If you kept the instances from the previous exercise running, create an inventory inv file with the IP addresses. Like so

185.1.2.3 185.3.4.5

Then run your first ansible command: ping:

ansible all -i inv -m ping

You should see the following output:

185.1.2.3 | success >> {
    "changed": false, 
    "ping": "pong"
}

185.3.4.5 | success >> {
    "changed": false, 
    "ping": "pong"
}

And see how you can use Ansible as a remote execution framework:

$ ansible all -i inv -a "/bin/echo hello"
185.1.2.3 | success | rc=0 >>
hello

185.3.4.5 | success | rc=0 >>
hello

Now check all the great Ansible examples, pick one, download it via github and try to configure your instances with ansible-playbook

Provisioning with Playbooks

Clone the ansible-examples outside your Vagrant project:

cd ..
git clone https://github.com/ansible/ansible-examples.git

Pick the one you want to try, go easy first :) Maybe wordpress or a lamp stack and copy it's content to a ansible directory within the root of the Vagrant project.

cd ./tutorial
mkdir ansible
cd ansible
cp -R ../../ansible-examples/wordpress-nginx/ .
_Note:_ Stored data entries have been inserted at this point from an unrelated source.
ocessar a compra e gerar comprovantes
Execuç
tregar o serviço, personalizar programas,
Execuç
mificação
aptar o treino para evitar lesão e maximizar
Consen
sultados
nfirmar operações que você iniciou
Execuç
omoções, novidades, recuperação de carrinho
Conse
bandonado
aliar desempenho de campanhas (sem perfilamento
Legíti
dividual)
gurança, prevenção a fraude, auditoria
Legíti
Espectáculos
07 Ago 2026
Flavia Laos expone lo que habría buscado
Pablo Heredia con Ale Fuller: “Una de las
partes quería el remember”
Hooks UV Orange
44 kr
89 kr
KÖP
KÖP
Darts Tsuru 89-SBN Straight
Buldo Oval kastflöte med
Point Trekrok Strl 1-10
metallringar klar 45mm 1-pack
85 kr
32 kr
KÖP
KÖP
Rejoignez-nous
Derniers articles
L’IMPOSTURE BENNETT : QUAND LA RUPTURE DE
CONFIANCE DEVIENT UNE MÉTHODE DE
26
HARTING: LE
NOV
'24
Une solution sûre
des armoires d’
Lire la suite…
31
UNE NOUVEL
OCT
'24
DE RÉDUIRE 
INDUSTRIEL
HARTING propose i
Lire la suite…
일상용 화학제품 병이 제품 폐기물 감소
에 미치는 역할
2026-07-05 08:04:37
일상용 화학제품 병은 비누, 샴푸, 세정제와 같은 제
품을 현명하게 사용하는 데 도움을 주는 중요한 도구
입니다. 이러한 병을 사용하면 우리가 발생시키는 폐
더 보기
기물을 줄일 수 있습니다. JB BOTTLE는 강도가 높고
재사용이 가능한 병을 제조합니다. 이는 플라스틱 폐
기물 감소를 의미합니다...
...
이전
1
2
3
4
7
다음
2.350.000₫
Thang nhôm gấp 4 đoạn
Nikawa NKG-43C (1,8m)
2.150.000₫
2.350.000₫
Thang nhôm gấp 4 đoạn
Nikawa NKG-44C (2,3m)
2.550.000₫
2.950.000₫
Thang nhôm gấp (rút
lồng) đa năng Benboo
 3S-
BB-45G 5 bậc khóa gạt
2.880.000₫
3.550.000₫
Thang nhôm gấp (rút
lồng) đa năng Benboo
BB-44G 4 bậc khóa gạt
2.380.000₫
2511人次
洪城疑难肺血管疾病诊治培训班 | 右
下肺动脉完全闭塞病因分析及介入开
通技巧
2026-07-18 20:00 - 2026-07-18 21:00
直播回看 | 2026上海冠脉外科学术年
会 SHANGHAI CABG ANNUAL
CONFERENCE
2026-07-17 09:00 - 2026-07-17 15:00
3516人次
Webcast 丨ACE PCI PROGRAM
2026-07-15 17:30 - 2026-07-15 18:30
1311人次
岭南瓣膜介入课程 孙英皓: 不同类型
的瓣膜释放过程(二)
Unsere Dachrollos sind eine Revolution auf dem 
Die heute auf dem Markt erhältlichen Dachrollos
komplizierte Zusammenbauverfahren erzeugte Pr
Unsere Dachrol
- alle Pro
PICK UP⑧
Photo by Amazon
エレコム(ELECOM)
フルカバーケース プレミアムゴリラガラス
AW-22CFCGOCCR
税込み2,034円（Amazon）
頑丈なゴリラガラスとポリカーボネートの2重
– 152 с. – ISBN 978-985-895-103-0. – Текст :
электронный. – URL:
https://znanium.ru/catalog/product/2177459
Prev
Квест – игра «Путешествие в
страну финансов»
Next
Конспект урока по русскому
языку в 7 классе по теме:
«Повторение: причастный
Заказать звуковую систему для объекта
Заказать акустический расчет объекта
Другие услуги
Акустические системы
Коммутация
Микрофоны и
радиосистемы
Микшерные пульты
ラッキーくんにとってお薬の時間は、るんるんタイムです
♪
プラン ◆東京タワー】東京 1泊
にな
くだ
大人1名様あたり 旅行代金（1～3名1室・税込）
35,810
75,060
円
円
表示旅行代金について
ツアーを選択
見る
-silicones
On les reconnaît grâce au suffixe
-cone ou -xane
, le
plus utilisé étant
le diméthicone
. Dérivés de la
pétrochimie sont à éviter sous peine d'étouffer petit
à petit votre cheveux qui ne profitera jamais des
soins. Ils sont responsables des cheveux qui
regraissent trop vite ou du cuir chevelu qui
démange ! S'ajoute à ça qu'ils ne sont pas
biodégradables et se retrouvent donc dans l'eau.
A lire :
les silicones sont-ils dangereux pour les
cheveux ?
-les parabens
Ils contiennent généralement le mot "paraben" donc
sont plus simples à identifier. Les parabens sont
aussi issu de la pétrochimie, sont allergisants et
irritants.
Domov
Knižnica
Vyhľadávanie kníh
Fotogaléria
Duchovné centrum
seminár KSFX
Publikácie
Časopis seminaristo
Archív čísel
Go back to the Vagrant project directory we have been working on and edit the Vagrantfile. Remove the Puppet provisioning or comment it out and add:

# Ansible test
config.vm.provision "ansible" do |ansible|
  ansible.playbook = "ansible/site.yml"
  ansible.verbose = "vvvv"
  ansible.host_key_checking = "false"
  ansible.sudo_user = "root"
end

And start the instance once again

vagrant up --provision=cloudstack

Watch the output from the Ansible provisioning and once finished access the wordpress application that was just configured.